A Bank of Canada official has already let part of the cat out of the bag, so it won’t be a big surprise when the central bank trims its economic forecast on Wednesday.
Governor Stephen Poloz and his colleagues won’t change their benchmark overnight rate when they meet – it stands at 1 per cent, and there it will stay for some time yet – but they are expected to pull back on what had been a call for a rebound in the second half of this year.
Tiff Macklem, Mr. Poloz’s senior deputy, signalled this in an October speech, saying the central bank now expects economic growth of 2 per cent to 2.5 per cent over the last six months of 2013. That’s down from an earlier average of 3.2 per cent. The central bank’s monetary policy report and rate announcement will go into more detail.
“The global economy has disappointed the bank’s expectation and is due for a downwards forecast revision (U.S. growth in 2014 is particularly vulnerable),” said economists at Toronto-Dominion Bank. “Paired with weaker commodity prices and a smaller-than-expected rebound over the second half of the year, the outlook for the Canadian economy will also be pared back,” they wrote in a report.
“The risk of a slower return to full capacity and an even more subdued outlook for inflation will cement the bank’s position on the sidelines.”
In its summer report, the central bank forecast economic growth of 1.8 per cent for 2013 as a whole, and 2.7 per cent for next year.
Based on various indicators and the weaker-than-expected call for the second half of the year, Nomura Securities expects Mr.
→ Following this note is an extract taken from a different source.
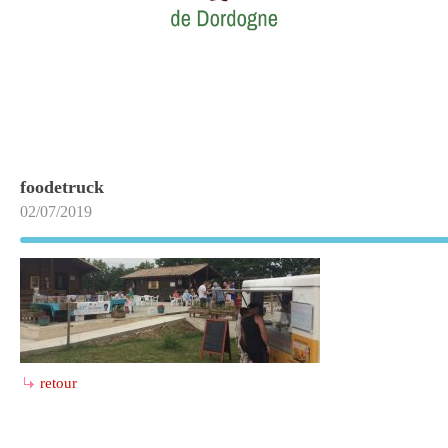
foodetruck
02/07/2019
retour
Poloz and his colleagues to trim their projections for economic expansion to 1.6 per cent this year, and 2.3 per cent in 2014.
“These revisions would bring the BoC’s expectations closer to ours (1.5 per cent and 2.2 per cent) and the IMF’s (1.6 per cent and 2.2 per cent),” said Nomura’s Charles St-Arnaud.
“On the flip side, we believe that growth in 2015 should remain strong or even slightly strengthen to around 2.8 per cent from 2.7 per cent.”
Senior economist Benjamin Reitzes of BMO Nesbitt Burns added that the first quarter of next year could be “hit by the knock-on effect of U.S. fiscal uncertainty,” though he believes there may be “modest upward revisions” to late-2014 and early 2015.
He also expects the central bank’s policy statement to take “a slightly more cautious tone, with concerns about the fallout from U.S. fiscal follies looming large.”
Indeed, added Mr. St-Arnaud, the Bank of Canada’s look at the U.S. government’s partial shutdown may well draw attention “as it will be among the first takes on the actual damage done to the U.S. economy.” They were referring to the impasse that shut down many government services until a deal was reached last week.